Task: Across the entries below, how many lines include the word "如希望继续使用该账号"? Reply with only the number.
-- Information provided follows --
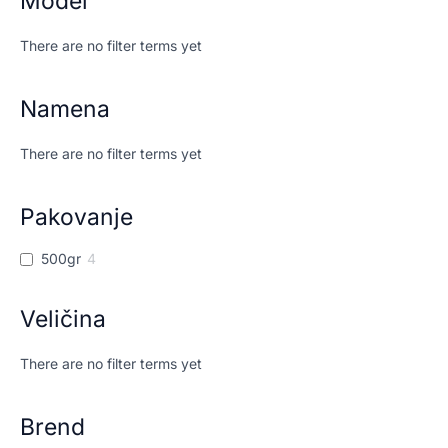
Model
There are no filter terms yet
Namena
There are no filter terms yet
Pakovanje
500gr
4
Veličina
There are no filter terms yet
Brend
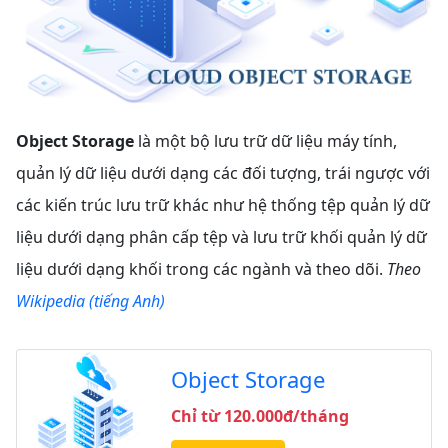
Object Storage
là một bộ lưu trữ dữ liệu máy tính,
quản lý dữ liệu dưới dạng các đối tượng, trái ngược với
các kiến ​​trúc lưu trữ khác như hệ thống tệp quản lý dữ
liệu dưới dạng phân cấp tệp và lưu trữ khối quản lý dữ
liệu dưới dạng khối trong các ngành và theo dõi.
Theo
Wikipedia (tiếng Anh)
Object Storage
Chỉ từ 120.000đ/tháng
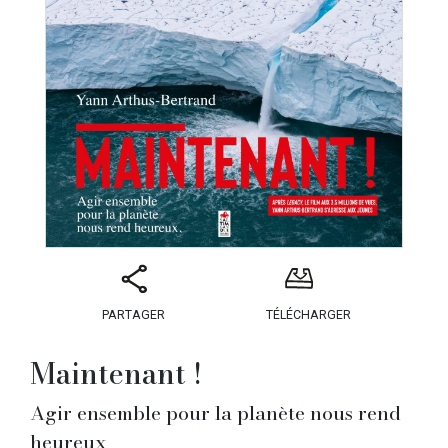
PARTAGER
TÉLÉCHARGER
Maintenant !
Agir ensemble pour la planète nous rend
heureux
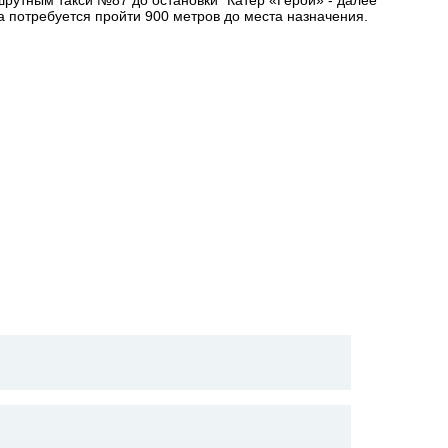
ршрутным такси №87 до остановки "Катер «Герой» - далее
а потребуется пройти 900 метров до места назначения.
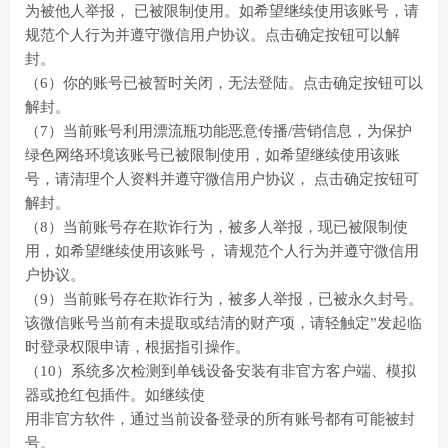
为被他人举报， 已被限制使用。如希望继续使用该账号，请
规范个人行为并遵守微信用户协议。点击确定按钮可以解
封。
（6）你的账号已被暂时关闭，无法登陆。点击确定按钮可以
解封。
（7）当前账号利用漂流瓶功能恶意传播/营销信息，为保护
绿色网络环境该账号已被限制使用，如希望继续使用该账
号，请清理个人资料并遵守微信用户协议， 点击确定按钮可
解封。
（8）当前账号存在欺诈行为，被多人举报，现已被限制使
用，如希望继续使用该账号， 请规范个人行为并遵守微信用
户协议。
（9）当前账号存在欺诈行为，被多人举报，已被永久封号。
该微信账号当前有未提取或结清的财产项，请轻触定”发起临
时登录权限申请，根据指引操作。
（10）系统多次检测到单钱设备安装有非官方客户端、模拟
器或抢红包插件。如继续使
用非官方软件，通过当前设备登录的所有账号都有可能被封
号。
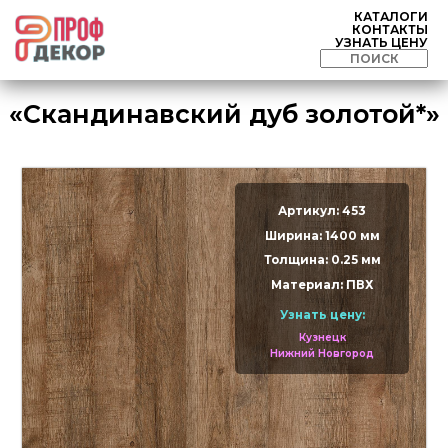
КАТАЛОГИ
КОНТАКТЫ
УЗНАТЬ ЦЕНУ
«Скандинавский дуб золотой*»
Артикул: 453
Ширина: 1400 мм
Толщина: 0.25 мм
Материал: ПВХ
Узнать цену:
Кузнецк
Нижний Новгород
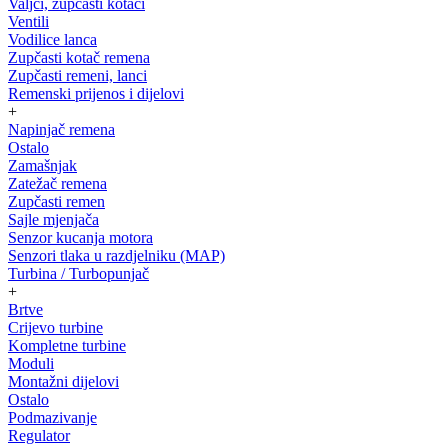
Valjci, zupčasti kotači
Ventili
Vodilice lanca
Zupčasti kotač remena
Zupčasti remeni, lanci
Remenski prijenos i dijelovi
+
Napinjač remena
Ostalo
Zamašnjak
Zatežač remena
Zupčasti remen
Sajle mjenjača
Senzor kucanja motora
Senzori tlaka u razdjelniku (MAP)
Turbina / Turbopunjač
+
Brtve
Crijevo turbine
Kompletne turbine
Moduli
Montažni dijelovi
Ostalo
Podmazivanje
Regulator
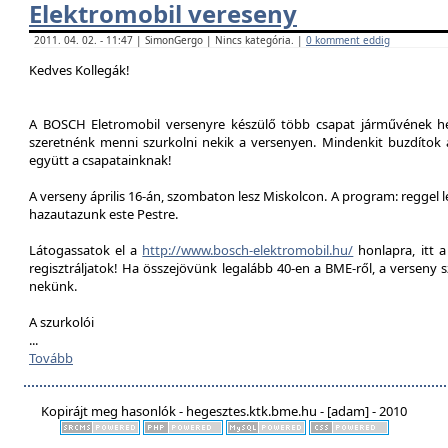
Elektromobil vereseny
2011. 04. 02. - 11:47 | SimonGergo | Nincs kategória. |
0 komment eddig
Kedves Kollegák!
A BOSCH Eletromobil versenyre készülő több csapat járművének he
szeretnénk menni szurkolni nekik a versenyen. Mindenkit buzdítok a
együtt a csapatainknak!
A verseny április 16-án, szombaton lesz Miskolcon. A program: reggel 
hazautazunk este Pestre.
Látogassatok el a
http://www.bosch-elektromobil.hu/
honlapra, itt 
regisztráljatok! Ha összejövünk legalább 40-en a BME-ről, a verseny 
nekünk.
A szurkolói
...
Tovább
Kopirájt meg hasonlók - hegesztes.ktk.bme.hu - [adam] - 2010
-- Information provided concluded --
Exercise answer: 2